Trois ans après Veilleux, c’était à son tour de s’élancer sur l’épreuve cycliste la plus prestigieuse de la planète, en juillet 2016. Il défend alors les couleurs de Direct Énergie et le hasard veut qu’il soit aussi équipier de Thomas Voeckler, mais son rôle est d’appuyer le sprinter de la formation, Bryan Coquard. « Il y avait beaucoup de stress, se rappelle Duchesne. T’es au départ du Tour de France, c’est ce que tout cycliste rêve de faire un jour. On avait un équipe très solide bâtie autour d’un sprinter. Il y avait donc beaucoup de tension sur les étapes de sprint. »

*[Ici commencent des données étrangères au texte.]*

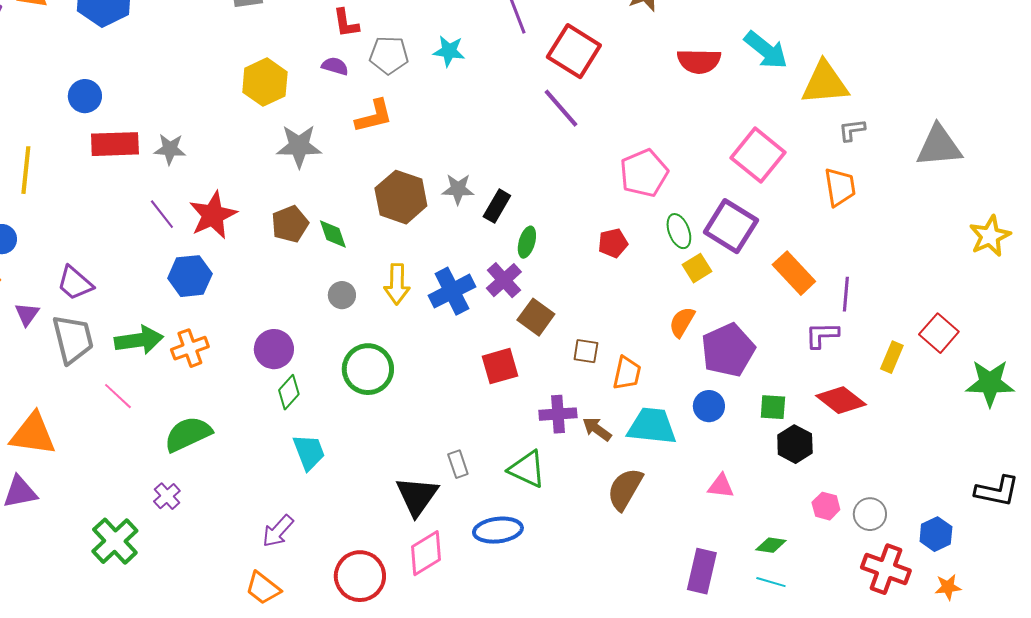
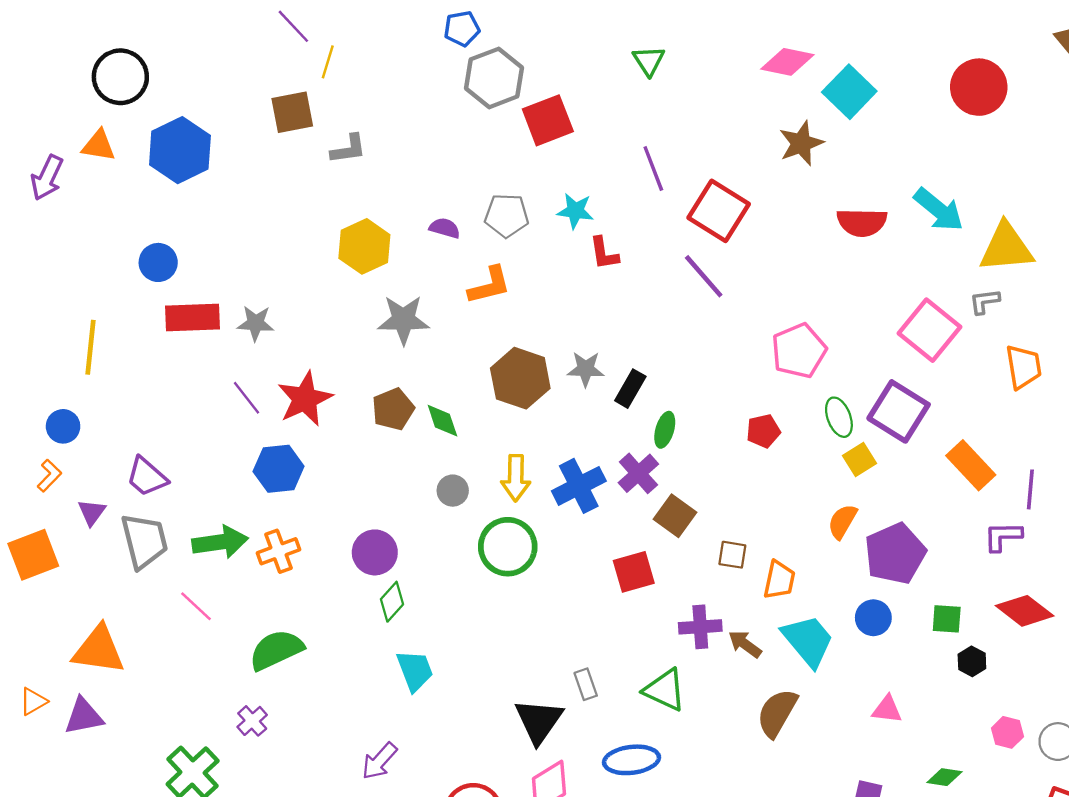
red L-shape: (346, 23) -> (604, 253), moved
gray L-shape: (852, 130) -> (985, 301), moved
green circle: (368, 369) -> (508, 547), moved
cyan trapezoid: (652, 426) -> (808, 641), turned 44
black hexagon: (795, 444) -> (972, 661), size x0.7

Duchesne va aussi arriver à donner une petite visibilité à Direct Énergie en se détachant du groupe de tête à une quarantaine de kilomètres de l’arrivée de la septième étape. L’envolée va durer sur une quinzaine de kilomètres avant que le peloton ne rejoigne les fuyards. Malheureusement, l’objectif de l’équipe de remporter une étape ne sera pas atteint. « On a eu une deuxième et deux troisièmes places. On n’a pas décroché de victoire mais pour une équipe pro-continentale invitée, on a fait une belle performance. »

PAS UN CADEAU

Reste que le coureur de Chicoutimi peut lui-aussi s’enorgueillir d’avoir complété la plus exigeante compétition cycliste qui soit. « D’être là, de finir ça, puis de regarder derrière les Champs-Élysées, c’est un très gros feeling que j’espère revivre. Pour des équipiers c’est énormément de pression, du travail énorme surtout quand tu as des gros leaders pour le sprint ou la montagne. Tu n’as jamais d’opportunité personnelle. C’est rouler, protéger, une tension de tous les instants… C’est pas un cadeau être au Tour, mais c’est flatteur, c’est le summum du cyclisme. Un coureur qui dit : J’ai pas envie de refaire le Tour, c’est comme dire j’ai pas le goût d’être dans le 7e match de la finale de la Coupe Stanley. Ça s’peut pas. »

UN TROISIÈME POINTE À L’HORIZON

Duchesne est encore jeune et peut certainement y aspirer. Et pourquoi pas rêver d’y retourner avec son grand ami et colocataire Hugo Houle, qui est passé bien près d’être au départ, cette année ?
« Je le souhaite ! (…) Nous vivons les mêmes difficultés, les mêmes déceptions, les mêmes victoires… Il méritait vraiment sa place, cette année. Il a énormément progressé. »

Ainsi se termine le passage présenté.